We believe the justices should strike down both measures and rule that the Constitution forbids the federal government and states from defining marriage in a way that denies gays the liberties others receive. Such a ruling not only has legal basis, but moral urgency, as it would allow gays in all states the benefits, joys and burdens that accompany a marriage vow.
That, however, is an unlikely outcome – yet. Same sex marriage is still illegal in four-fifths of the states, and the justices are thought to be reluctant to get too far ahead of society, as the Court has done in the past. Justice Ruth Bader Ginsburg, a staunch supporter of abortion rights, has been critical of the Court’s ruling on Roe v. Wade a half-century ago because she felt states similarly had been moving in that direction already. The ruling, she and others believe, created a backlash that seeded an anti-abortion movement that remains powerful today.
On Tuesday, several justices expressed hesitation about taking on the gay marriage cases – and the issue. “You want us to step in and assess the effects of this institution, which is newer than cellphones and/or the Internet?” said Justice Samuel Alito. Asked Justice Sonia Sotomayor: “Why is taking a case now the answer?”
Of course, the justices could move in the opposite direction by blocking the march toward same-sex marriage and upholding Proposition 8 and DOMA. But the Court seems equally unlikely to place itself on the back end of progress by encouraging discrimination against gay men and lesbians, as both measures do.
No matter what it decides, however, the Court isn’t stopping this march down the aisle. Support for same-sex marriage continues to grow across the country. More than 70 percent of people under 32 support it, according to the Pew Research Center, and more than 77 percent of all Americans know a gay or lesbian – up from 42 percent just a decade ago. That’s why, after 32 consecutive state elections saw voters reject same-sex marriage, four states embraced it last November.

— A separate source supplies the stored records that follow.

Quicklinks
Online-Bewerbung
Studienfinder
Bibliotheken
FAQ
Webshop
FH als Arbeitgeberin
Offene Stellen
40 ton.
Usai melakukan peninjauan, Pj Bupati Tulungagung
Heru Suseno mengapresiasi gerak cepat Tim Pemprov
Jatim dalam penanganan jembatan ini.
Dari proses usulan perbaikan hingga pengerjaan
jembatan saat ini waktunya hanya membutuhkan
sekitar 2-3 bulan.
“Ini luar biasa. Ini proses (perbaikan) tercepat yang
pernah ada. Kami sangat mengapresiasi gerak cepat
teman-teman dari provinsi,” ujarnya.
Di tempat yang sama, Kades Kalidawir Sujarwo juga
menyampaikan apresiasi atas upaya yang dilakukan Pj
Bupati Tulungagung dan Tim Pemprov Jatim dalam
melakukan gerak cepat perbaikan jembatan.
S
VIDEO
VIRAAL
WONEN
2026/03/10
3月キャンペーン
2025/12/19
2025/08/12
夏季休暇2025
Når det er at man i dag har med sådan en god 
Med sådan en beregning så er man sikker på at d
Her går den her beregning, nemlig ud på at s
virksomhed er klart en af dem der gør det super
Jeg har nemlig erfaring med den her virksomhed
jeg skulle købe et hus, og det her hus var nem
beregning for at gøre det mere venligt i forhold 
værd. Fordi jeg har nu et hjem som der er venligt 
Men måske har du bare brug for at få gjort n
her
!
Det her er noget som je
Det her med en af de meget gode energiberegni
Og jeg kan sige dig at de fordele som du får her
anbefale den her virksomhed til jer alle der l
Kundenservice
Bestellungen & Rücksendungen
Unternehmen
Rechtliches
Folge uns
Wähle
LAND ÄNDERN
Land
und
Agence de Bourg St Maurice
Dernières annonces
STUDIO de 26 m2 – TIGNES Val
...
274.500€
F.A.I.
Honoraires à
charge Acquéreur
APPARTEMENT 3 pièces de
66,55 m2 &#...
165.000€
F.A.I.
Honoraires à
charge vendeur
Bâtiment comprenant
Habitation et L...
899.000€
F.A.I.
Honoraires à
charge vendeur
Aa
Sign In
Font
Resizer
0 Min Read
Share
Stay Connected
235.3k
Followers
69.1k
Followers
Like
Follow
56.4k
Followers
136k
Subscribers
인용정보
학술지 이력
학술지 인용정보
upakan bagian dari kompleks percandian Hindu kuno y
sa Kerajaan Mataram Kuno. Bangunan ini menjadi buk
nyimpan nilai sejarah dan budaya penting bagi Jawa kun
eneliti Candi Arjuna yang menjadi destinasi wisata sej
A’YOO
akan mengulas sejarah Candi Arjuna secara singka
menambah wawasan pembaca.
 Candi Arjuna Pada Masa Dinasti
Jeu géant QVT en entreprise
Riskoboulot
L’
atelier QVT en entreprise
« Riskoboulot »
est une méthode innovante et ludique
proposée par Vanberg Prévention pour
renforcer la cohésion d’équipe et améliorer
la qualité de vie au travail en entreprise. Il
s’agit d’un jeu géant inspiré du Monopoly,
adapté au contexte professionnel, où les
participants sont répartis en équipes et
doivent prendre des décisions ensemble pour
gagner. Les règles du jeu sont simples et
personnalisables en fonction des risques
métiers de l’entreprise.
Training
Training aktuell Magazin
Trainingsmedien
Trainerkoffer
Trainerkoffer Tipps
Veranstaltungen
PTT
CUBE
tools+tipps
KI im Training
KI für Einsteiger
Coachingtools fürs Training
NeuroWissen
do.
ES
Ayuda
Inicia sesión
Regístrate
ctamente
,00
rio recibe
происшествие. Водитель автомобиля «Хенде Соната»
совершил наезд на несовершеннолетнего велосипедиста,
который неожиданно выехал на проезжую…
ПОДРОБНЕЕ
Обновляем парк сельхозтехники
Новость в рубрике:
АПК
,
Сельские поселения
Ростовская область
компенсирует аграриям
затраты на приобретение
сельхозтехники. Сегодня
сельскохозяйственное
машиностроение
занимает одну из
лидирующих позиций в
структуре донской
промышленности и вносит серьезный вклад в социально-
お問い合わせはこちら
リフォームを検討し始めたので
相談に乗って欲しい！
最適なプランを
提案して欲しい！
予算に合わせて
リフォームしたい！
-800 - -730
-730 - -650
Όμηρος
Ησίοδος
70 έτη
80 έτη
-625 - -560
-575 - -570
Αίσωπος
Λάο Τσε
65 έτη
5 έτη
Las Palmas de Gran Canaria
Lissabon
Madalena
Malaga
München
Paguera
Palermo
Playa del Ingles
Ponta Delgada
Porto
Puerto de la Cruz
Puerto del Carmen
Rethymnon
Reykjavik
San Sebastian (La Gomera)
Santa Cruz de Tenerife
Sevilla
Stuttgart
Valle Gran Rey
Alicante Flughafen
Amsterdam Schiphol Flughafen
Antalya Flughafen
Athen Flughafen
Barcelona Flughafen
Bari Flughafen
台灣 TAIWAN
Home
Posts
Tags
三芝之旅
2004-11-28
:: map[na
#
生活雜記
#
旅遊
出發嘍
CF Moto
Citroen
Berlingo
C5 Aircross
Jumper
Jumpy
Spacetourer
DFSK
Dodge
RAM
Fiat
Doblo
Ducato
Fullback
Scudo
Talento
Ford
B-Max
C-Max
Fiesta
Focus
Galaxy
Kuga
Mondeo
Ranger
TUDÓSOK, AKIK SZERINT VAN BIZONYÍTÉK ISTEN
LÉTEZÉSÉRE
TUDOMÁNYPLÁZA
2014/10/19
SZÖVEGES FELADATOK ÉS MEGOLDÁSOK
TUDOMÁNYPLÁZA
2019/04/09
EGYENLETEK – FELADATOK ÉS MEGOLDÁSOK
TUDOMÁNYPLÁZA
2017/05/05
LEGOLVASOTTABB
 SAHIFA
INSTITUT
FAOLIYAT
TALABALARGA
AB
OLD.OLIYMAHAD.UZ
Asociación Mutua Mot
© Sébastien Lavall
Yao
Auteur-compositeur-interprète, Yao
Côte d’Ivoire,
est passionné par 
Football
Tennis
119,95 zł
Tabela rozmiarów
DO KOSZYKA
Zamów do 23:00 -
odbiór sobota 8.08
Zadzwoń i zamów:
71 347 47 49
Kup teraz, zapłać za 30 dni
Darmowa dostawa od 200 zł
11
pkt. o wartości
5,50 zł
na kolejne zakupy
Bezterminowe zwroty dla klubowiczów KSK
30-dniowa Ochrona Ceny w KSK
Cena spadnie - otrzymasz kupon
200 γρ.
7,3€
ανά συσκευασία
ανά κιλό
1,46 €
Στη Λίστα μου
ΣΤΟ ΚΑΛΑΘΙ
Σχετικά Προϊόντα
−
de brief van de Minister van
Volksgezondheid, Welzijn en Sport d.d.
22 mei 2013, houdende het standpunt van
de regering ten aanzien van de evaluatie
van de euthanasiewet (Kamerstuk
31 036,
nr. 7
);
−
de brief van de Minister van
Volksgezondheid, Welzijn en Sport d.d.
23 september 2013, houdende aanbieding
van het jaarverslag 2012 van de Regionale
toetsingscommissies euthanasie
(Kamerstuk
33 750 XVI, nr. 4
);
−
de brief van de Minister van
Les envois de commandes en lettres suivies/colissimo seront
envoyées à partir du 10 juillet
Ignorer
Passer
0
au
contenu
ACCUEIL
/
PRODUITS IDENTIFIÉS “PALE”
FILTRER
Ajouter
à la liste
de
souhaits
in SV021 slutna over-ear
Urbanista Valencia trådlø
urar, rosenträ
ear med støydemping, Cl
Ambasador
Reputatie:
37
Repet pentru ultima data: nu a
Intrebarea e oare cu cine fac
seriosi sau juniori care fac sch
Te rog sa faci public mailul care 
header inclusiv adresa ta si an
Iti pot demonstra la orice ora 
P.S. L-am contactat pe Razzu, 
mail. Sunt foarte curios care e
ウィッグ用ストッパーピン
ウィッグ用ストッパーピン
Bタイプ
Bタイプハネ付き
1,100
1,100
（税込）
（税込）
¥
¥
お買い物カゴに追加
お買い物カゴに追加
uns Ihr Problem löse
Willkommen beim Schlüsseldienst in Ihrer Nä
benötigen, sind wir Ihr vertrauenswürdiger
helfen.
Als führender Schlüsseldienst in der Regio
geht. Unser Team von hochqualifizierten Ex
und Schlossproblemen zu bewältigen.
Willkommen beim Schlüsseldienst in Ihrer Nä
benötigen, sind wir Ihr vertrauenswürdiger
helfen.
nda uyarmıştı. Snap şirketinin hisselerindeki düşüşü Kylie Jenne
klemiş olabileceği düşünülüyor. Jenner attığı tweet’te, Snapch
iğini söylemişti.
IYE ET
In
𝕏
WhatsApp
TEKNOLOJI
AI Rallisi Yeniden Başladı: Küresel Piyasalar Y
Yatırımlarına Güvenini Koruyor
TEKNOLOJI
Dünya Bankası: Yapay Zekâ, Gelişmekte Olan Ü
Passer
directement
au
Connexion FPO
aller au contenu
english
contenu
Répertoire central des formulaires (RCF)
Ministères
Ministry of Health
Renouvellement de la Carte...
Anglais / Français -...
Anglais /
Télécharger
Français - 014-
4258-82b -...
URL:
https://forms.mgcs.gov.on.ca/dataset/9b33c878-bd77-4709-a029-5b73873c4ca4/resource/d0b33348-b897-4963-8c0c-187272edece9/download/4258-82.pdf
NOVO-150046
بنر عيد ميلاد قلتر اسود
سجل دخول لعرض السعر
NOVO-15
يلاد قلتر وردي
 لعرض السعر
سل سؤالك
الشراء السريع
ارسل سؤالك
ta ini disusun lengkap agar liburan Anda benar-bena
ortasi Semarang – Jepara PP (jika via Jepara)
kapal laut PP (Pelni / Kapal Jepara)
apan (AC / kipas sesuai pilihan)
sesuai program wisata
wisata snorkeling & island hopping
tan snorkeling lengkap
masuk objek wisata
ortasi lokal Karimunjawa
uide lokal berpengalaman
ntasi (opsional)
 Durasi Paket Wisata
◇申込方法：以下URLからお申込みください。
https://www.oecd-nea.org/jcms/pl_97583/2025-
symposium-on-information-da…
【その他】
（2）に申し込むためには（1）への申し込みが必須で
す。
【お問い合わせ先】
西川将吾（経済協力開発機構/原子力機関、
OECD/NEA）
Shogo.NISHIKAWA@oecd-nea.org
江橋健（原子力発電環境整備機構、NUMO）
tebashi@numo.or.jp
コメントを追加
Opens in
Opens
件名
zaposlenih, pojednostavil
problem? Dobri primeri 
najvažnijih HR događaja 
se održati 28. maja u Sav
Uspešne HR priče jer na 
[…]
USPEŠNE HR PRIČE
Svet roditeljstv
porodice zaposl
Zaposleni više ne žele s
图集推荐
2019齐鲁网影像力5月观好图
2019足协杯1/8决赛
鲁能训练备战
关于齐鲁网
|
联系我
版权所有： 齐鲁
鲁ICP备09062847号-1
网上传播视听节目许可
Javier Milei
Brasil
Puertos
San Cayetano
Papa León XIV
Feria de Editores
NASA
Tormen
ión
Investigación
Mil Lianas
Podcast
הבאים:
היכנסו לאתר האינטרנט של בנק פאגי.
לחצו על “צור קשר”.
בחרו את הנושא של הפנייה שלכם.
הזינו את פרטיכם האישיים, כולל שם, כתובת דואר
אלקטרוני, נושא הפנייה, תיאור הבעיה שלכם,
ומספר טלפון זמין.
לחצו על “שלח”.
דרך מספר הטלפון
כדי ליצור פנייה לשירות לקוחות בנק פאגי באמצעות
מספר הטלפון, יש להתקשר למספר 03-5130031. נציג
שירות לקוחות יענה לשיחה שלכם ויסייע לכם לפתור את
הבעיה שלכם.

The justices shouldn’t stand in the way. At the least, they should reject DOMA’s ability to deny benefits to same-sex couples even in states that allow same-sex marriage, and they should let stand the appeals court ruling striking down Proposition 8. Doing so won’t be the endorsement of equality we want, but it would acknowledge that we’ll eventually, if slowly, marry what’s legal with what’s right.